Intuitively, it makes sense that Edwards supporters would trend toward Obama. Both candidates ran as the anti-Clinton. Edwards even spoke about his own affinity toward Obama’s “change” message at the last New Hampshire debate.

But some polling suggests otherwise. A Jan. 24 Los Angeles Times/Bloomberg News poll found that nationally, Edwards voters prefer Clinton to Obama by a slight margin. She could have an edge among those who are attracted to Edwards’ focus on the economy. “Hillary talks about the economy more than Obama, and she’s connected to the Clinton presidency, which people view as successful on the economic front,” Teixeira said.


“John’s views on trade and tax fairness are just different than what the Clinton administration’s were, so there will be a credibility issue on these matters,” said Leo Hindery, a former telecom executive and the senior economic policy adviser to the Edwards campaign. But most voters don’t have a grasp of the finer policy differences between the Democratic candidates, and low-income voters — those who would be most helped by Edwards’ populist policies — are especially loyal to Clinton.

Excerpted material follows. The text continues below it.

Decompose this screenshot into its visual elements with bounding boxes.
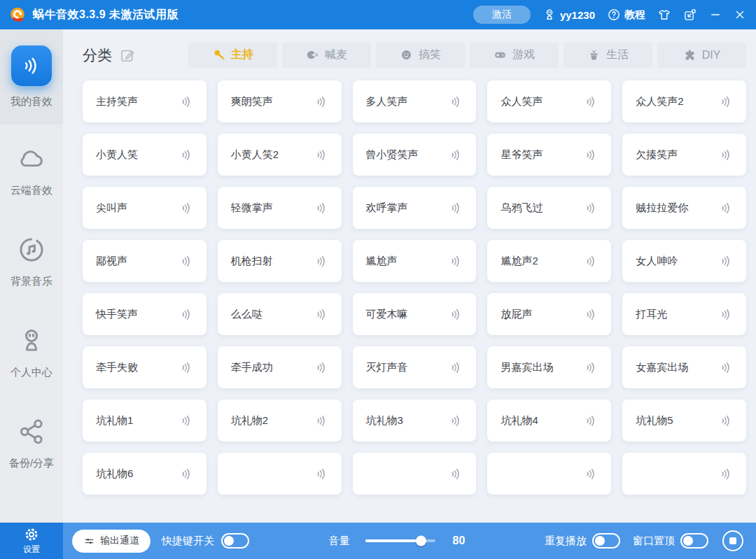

In recent weeks, she has doubled down on that appeal, speaking often about pocketbook issues such as the sub-prime mortgage crisis and health-care costs.

The economy has now eclipsed the Iraq War as voters’ number one concern. It’s a public-opinion shift Edwards partisans believe would have benefited their candidate had it occurred earlier in the primary cycle. They see Obama, too, as a poor general election nominee when it comes to addressing economic insecurities. Working-class voters are skeptical of a message attuned to the outlook of elite young adults, Edwards supporters say. “Barack Obama is talking about hope, but who is he talking to?” noted a senior union official with close ties to the Edwards campaign. “College kids and college-educated people already have hope. The politics of hope is tricky for 37- to 57-year-old working class men.”

Read the whole thing, as I think it’s a pretty good analysis of both who Edwards’ supporters are, and, more importantly, why his campaign failed to catch fire.

Personally, I’m inclined to think that Edwards’ dropping out of the race will give Clinton a slight advantage, which should make next Tuesday a very good day for her, alas.

It’s starting to look like my poor political prognostication powers are in full swing now, because I don’t think that Obama has enough time to campaign enough to make a real difference on Super Tuesday, especially with Edwards now out of the race. With less than a week to go until February 5, the last thing that Obama needs is a whole day of the news cycle devoted to an Edwards post-mortem and Clinton’s Florida victory.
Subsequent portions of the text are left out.